All I am asking is that collectively we continue to reassess  our policy prescriptions for Africa based on a very nebulous and romanticized view of the African past. My life has mainly been a village life and I combine textbook and village experience in my discussion of  "traditional Africa" and its salience in our troubled present. I know my heritage as every African does. I have lived that heritage in two spaces: the rural and urban. My experiences have allowed me to discard my conceptual blinders about the Africa that may not have existed or an Africa that may have undergone so much change that it may be futile to distill the indigenous and traditional from what actually existed.
 
 George likes quoting authorities so let me emulate his pious example. Kwame Anthony Appiah has cautioned in his MY FATHER'S HOUSE  that "an inability to change your mind in the face of evidence is a cognitive incapacity; it is one that all of us surely suffer from in some areas of belief." (p.14) I have seen so much of tradition and the indigenous in my village governance that in the face of evidence and experience, I think differently about traditional Africa and its precepts from George whose experience may be derived from textbooks and his probable urban experience.
 
Are systems traditional and indigenous because villages behold them or the elders and scholars say so?  I share Appiah's conclusion that "the peoples of Africa have a good deal less culturally in common than is usually assumed." (p.17) Examine what I have shared here about Ghana and Ethiopia and draw your own conclusions.

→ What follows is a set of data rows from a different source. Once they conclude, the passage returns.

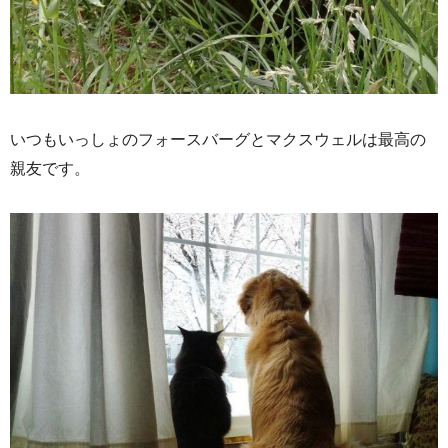
いつもいっしょのフォースバーグとマクスウェルは最高の
親友です。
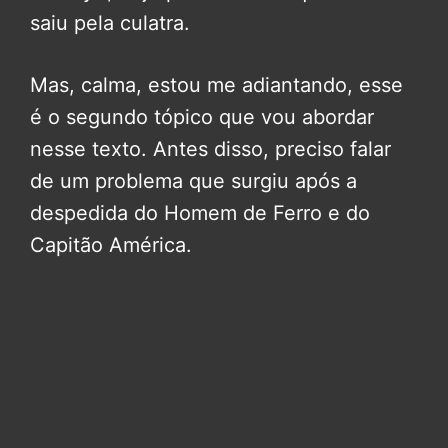
saiu pela culatra.
Mas, calma, estou me adiantando, esse
é o segundo tópico que vou abordar
nesse texto. Antes disso, preciso falar
de um problema que surgiu após a
despedida do Homem de Ferro e do
Capitão América.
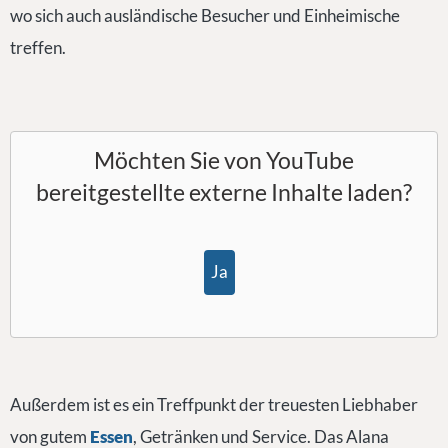
wo sich auch ausländische Besucher und Einheimische
treffen.
Möchten Sie von
YouTube
bereitgestellte externe Inhalte laden?
Ja
Außerdem ist es ein Treffpunkt der treuesten Liebhaber
von gutem
Essen
, Getränken und Service. Das Alana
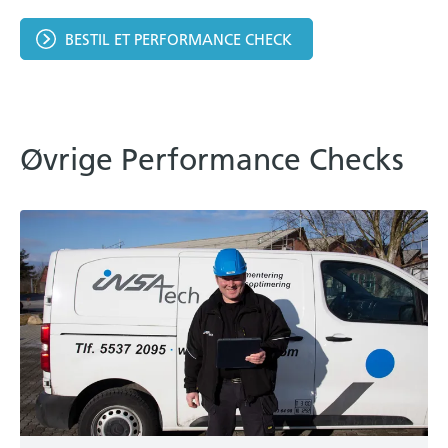
BESTIL ET PERFORMANCE CHECK
Øvrige Performance Checks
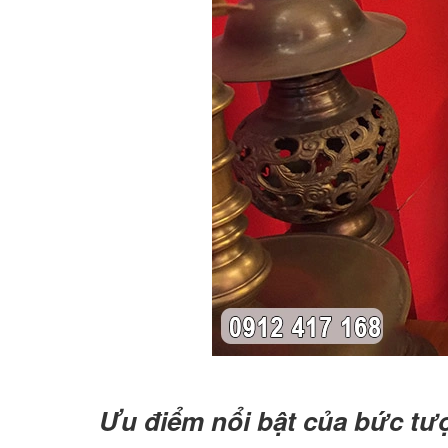
Ưu điểm nổi bật của bức tư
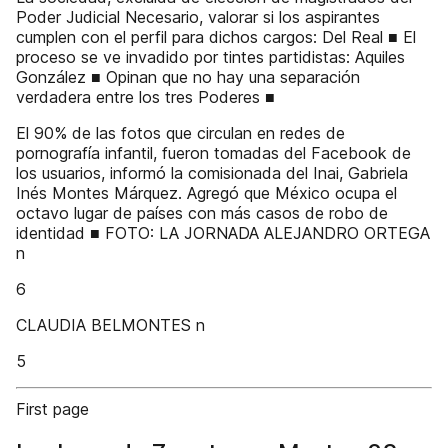
Poder Judicial Necesario, valorar si los aspirantes
cumplen con el perfil para dichos cargos: Del Real ■ El
proceso se ve invadido por tintes partidistas: Aquiles
González ■ Opinan que no hay una separación
verdadera entre los tres Poderes ■
El 90% de las fotos que circulan en redes de
pornografía infantil, fueron tomadas del Facebook de
los usuarios, informó la comisionada del Inai, Gabriela
Inés Montes Márquez. Agregó que México ocupa el
octavo lugar de países con más casos de robo de
identidad ■ FOTO: LA JORNADA ALEJANDRO ORTEGA
n
6
CLAUDIA BELMONTES n
5
First page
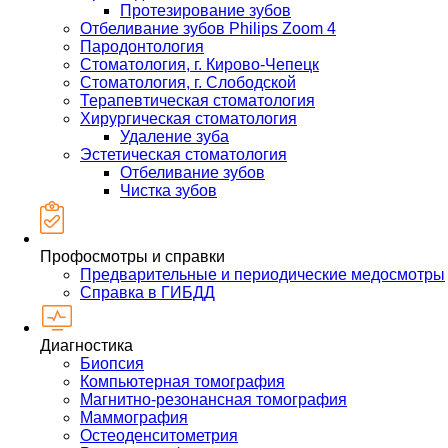
Протезирование зубов
Отбеливание зубов Philips Zoom 4
Пародонтология
Стоматология, г. Кирово-Чепецк
Стоматология, г. Слободской
Терапевтическая стоматология
Хирургическая стоматология
Удаление зуба
Эстетическая стоматология
Отбеливание зубов
Чистка зубов
Профосмотры и справки
Предварительные и периодические медосмотры
Справка в ГИБДД
Диагностика
Биопсия
Компьютерная томография
Магнитно-резонансная томография
Маммография
Остеоденситометрия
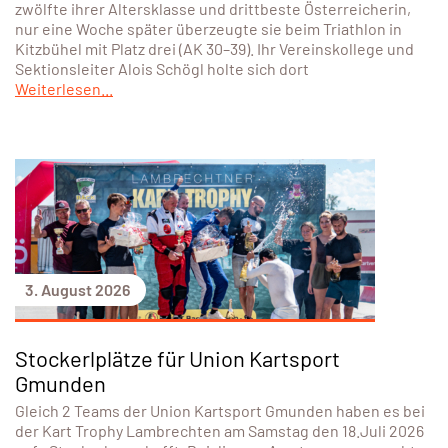
zwölfte ihrer Altersklasse und drittbeste Österreicherin,
nur eine Woche später überzeugte sie beim Triathlon in
Kitzbühel mit Platz drei (AK 30–39). Ihr Vereinskollege und
Sektionsleiter Alois Schögl holte sich dort
Weiterlesen...
3. August 2026
Stockerlplätze für Union Kartsport
Gmunden
Gleich 2 Teams der Union Kartsport Gmunden haben es bei
der Kart Trophy Lambrechten am Samstag den 18.Juli 2026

Appiah adds that "the psychology of race has led, that is, not only to a belief in the existence of a peculiar African form of thinking but also to a belief in special African contents of thought."  (p.24).  If you live too long abroad,  and you feel you need to justify or criticize Africa to an audience that sees things in black and white, and in the manner described in one recent mail from Kampala, Uganda, you tend to suffer from this race-induced psychosis.  This is reflected in Ayittey's writings and television appearances about Africa. Like Appiah---and unlike Ayittey---I believe, based on my village experience, that "Whatever Africans share, we do not have a common traditional culture, common languages, a common religious or conceptual vocabulary." (p.26). It is, therefore,  nobler to celebrate our differences and respect one another's perspective than to yield to the autocratic desires of some to construct a hegemonic discourse for all. In short, "I do not believe in a homogenous Africa", to borrow an evocative sentence from Appiah (p.27). Any attempt to homogenize Africa worries me deeply as an African. That does not mean that I would not sit and break kolanuts with George. In fact I even wish him a splendid new year. That too is "African tradition."